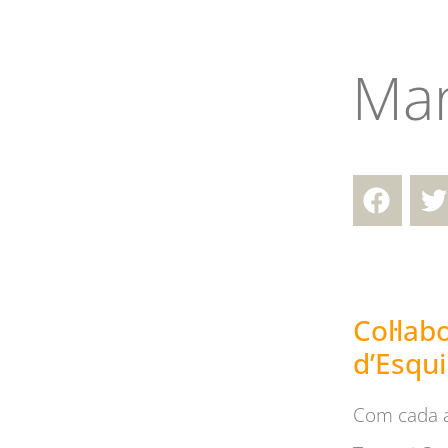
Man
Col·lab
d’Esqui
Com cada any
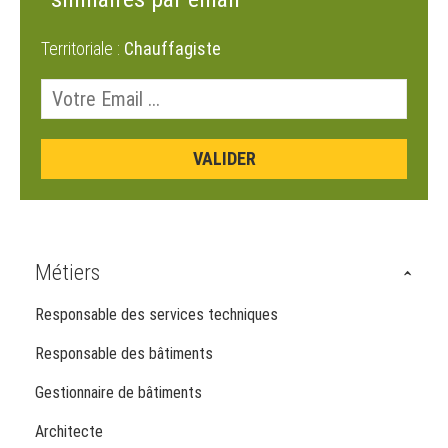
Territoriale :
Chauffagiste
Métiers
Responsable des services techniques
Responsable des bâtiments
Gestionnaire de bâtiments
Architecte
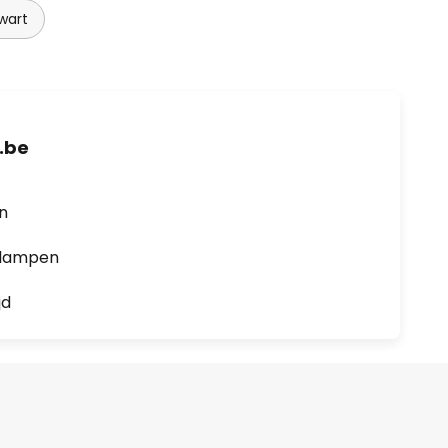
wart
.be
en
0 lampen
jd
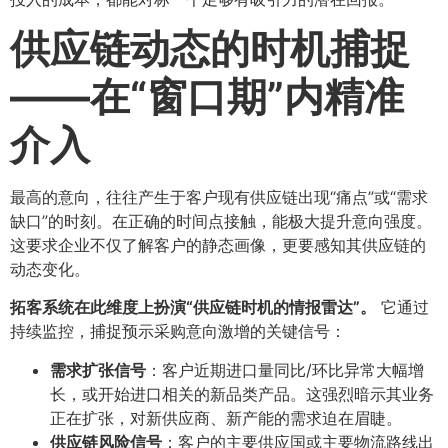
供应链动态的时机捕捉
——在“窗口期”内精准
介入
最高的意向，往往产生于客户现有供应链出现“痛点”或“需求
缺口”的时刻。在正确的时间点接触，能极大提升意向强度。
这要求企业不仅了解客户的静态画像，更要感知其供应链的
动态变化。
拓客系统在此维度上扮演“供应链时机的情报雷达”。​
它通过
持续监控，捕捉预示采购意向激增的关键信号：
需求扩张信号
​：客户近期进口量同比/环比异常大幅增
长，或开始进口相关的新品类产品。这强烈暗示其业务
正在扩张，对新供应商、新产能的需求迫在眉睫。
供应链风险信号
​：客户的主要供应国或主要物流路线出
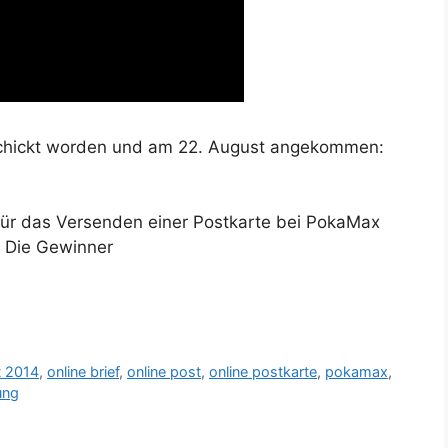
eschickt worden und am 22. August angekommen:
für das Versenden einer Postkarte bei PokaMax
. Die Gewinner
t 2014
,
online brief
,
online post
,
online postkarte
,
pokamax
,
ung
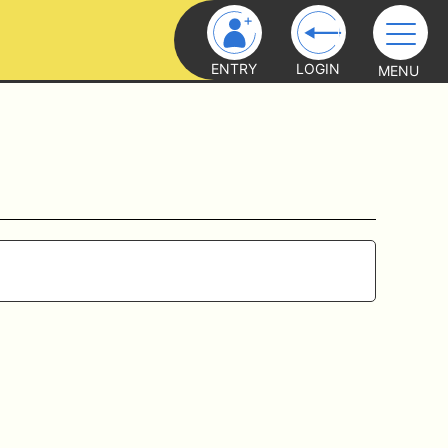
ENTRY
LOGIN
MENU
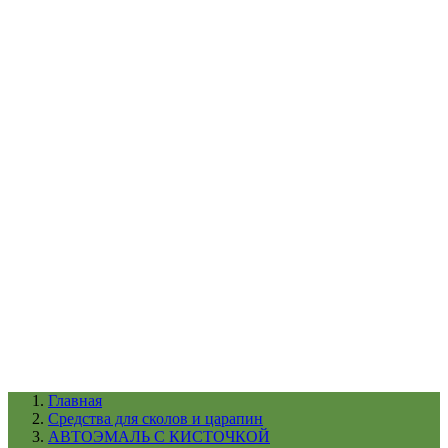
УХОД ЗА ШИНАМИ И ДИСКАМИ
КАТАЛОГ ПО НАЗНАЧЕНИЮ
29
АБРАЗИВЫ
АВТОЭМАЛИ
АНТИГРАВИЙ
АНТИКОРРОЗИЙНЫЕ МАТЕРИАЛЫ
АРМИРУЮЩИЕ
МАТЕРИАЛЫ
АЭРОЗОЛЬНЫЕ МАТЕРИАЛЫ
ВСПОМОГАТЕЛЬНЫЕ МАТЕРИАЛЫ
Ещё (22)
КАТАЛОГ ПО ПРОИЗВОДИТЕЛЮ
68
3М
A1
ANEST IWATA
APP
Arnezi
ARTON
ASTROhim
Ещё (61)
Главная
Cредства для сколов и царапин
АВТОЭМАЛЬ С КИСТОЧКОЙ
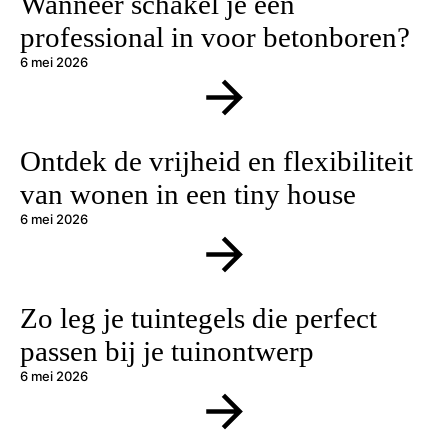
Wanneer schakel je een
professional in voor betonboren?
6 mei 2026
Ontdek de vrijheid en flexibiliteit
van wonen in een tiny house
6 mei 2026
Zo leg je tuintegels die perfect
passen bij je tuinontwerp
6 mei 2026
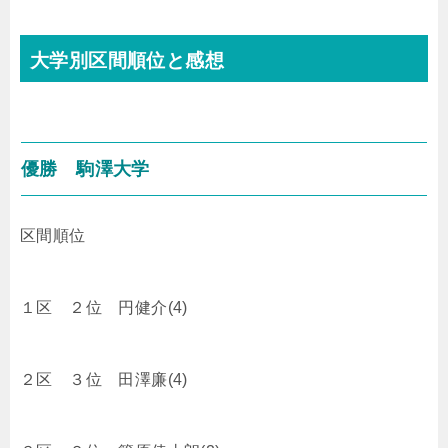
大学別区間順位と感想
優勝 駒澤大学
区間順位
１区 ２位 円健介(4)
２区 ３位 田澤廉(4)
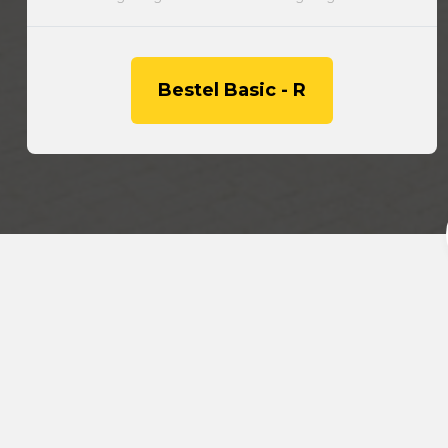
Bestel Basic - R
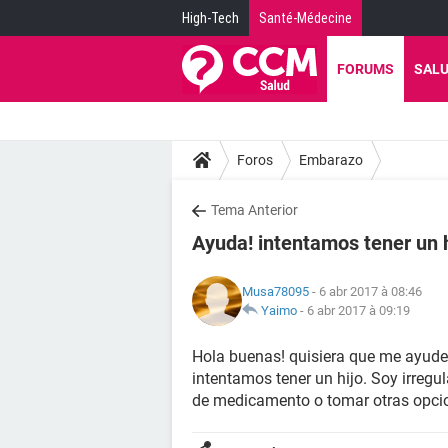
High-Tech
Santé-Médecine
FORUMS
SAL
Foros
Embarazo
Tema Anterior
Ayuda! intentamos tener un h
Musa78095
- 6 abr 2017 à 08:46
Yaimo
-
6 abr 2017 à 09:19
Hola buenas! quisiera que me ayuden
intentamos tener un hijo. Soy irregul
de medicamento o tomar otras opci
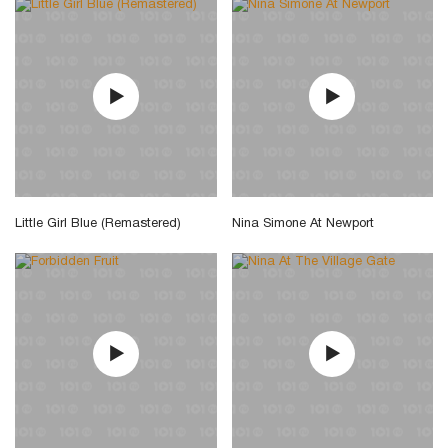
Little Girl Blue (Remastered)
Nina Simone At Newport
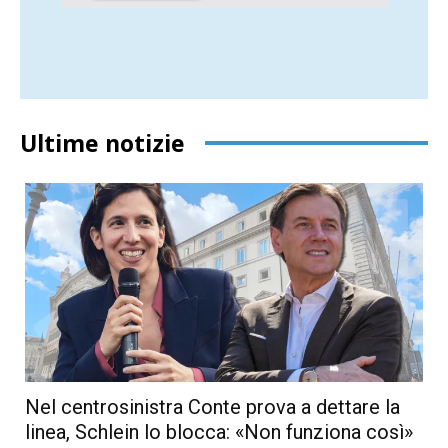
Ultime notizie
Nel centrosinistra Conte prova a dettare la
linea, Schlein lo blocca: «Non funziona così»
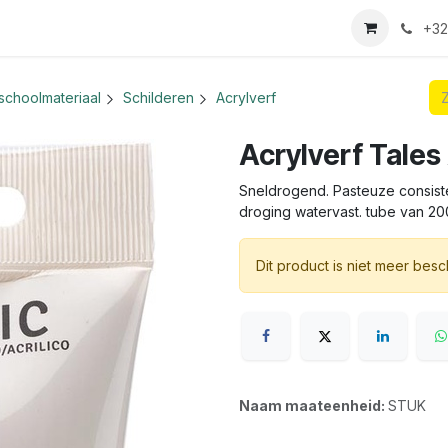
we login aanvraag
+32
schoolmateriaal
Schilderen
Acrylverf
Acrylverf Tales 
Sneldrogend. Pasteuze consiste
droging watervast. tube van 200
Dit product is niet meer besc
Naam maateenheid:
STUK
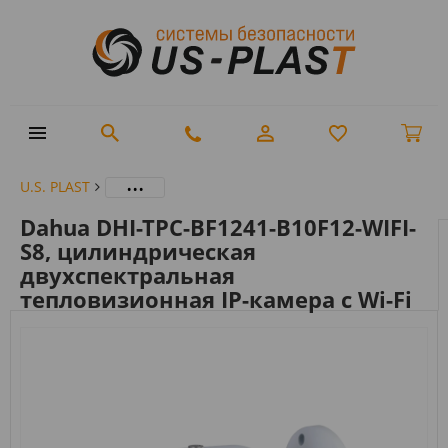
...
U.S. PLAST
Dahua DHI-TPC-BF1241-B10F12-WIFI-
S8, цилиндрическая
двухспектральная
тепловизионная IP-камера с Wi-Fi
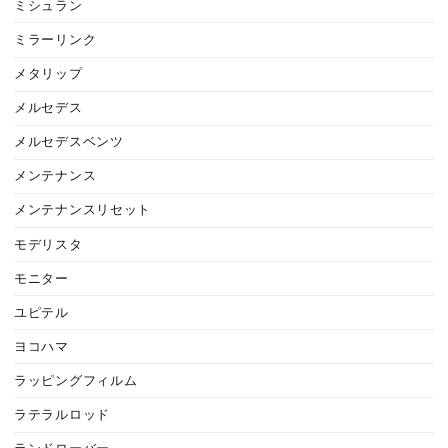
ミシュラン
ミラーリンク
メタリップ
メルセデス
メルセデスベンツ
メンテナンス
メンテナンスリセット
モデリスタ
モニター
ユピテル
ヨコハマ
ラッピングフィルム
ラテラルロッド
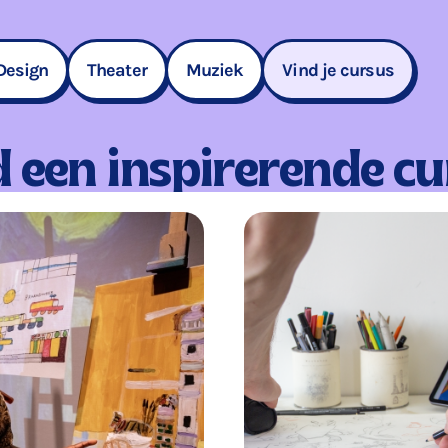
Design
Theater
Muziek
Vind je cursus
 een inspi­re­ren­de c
────────────────────
Requirement
Using the records above, output their complete text exactly, minus any images.

Result of the task
Man
Col·lab
d’Esqui
Com cada any
Territoriale :
Chauffagiste
Métiers
Responsable des services techniques
Responsable des bâtiments
Gestionnaire de bâtiments
Architecte
wart
.be
en
0 lampen
jd
供应链动态的时机捕捉
——在“窗口期”内精准
介入
最高的意向，往往产生于客户现有供应链出现“痛点”或“需求
缺口”的时刻。在正确的时间点接触，能极大提升意向强度。
这要求企业不仅了解客户的静态画像，更要感知其供应链的
动态变化。
拓客系统在此维度上扮演“供应链时机的情报雷达”。​
它通过
持续监控，捕捉预示采购意向激增的关键信号：
需求扩张信号
​：客户近期进口量同比/环比异常大幅增
长，或开始进口相关的新品类产品。这强烈暗示其业务
正在扩张，对新供应商、新产能的需求迫在眉睫。
供应链风险信号
​：客户的主要供应国或主要物流路线出
eschickt worden und am 22. August angekommen:
für das Versenden einer Postkarte bei PokaMax
. Die Gewinner
t 2014
,
online brief
,
online post
,
online postkarte
,
pokamax
,
ung
ENTRY
LOGIN
MENU
УХОД ЗА ШИНАМИ И ДИСКАМИ
КАТАЛОГ ПО НАЗНАЧЕНИЮ
29
АБРАЗИВЫ
АВТОЭМАЛИ
АНТИГРАВИЙ
АНТИКОРРОЗИЙНЫЕ МАТЕРИАЛЫ
АРМИРУЮЩИЕ
МАТЕРИАЛЫ
АЭРОЗОЛЬНЫЕ МАТЕРИАЛЫ
ВСПОМОГАТЕЛЬНЫЕ МАТЕРИАЛЫ
Ещё (22)
КАТАЛОГ ПО ПРОИЗВОДИТЕЛЮ
68
3М
A1
ANEST IWATA
APP
Arnezi
ARTON
ASTROhim
Ещё (61)
Главная
Cредства для сколов и царапин
АВТОЭМАЛЬ С КИСТОЧКОЙ
Wanneer schakel je een
professional in voor betonboren?
6 mei 2026
Ontdek de vrijheid en flexibiliteit
van wonen in een tiny house
6 mei 2026
Zo leg je tuintegels die perfect
passen bij je tuinontwerp
6 mei 2026
大学別区間順位と感想
優勝 駒澤大学
区間順位
１区 ２位 円健介(4)
２区 ３位 田澤廉(4)
Bestel Basic - R
High-Tech
Santé-Médecine
FORUMS
SAL
Foros
Embarazo
Tema Anterior
Ayuda! intentamos tener un h
Musa78095
- 6 abr 2017 à 08:46
Yaimo
-
6 abr 2017 à 09:19
Hola buenas! quisiera que me ayuden
intentamos tener un hijo. Soy irregul
de medicamento o tomar otras opci
Little Girl Blue (Remastered)
Nina Simone At Newport
Ultime notizie
Nel centrosinistra Conte prova a dettare la
linea, Schlein lo blocca: «Non funziona così»
we login aanvraag
+32
schoolmateriaal
Schilderen
Acrylverf
Acrylverf Tales 
Sneldrogend. Pasteuze consiste
droging watervast. tube van 200
Dit product is niet meer besc
Naam maateenheid:
STUK
...
U.S. PLAST
Dahua DHI-TPC-BF1241-B10F12-WIFI-
S8, цилиндрическая
двухспектральная
тепловизионная IP-камера с Wi-Fi
ミシュラン
ミラーリンク
メタリップ
メルセデス
メルセデスベンツ
メンテナンス
メンテナンスリセット
モデリスタ
モニター
ユピテル
ヨコハマ
ラッピングフィルム
ラテラルロッド
Design
Theater
Muziek
Vind je cursus
 een inspi­re­ren­de c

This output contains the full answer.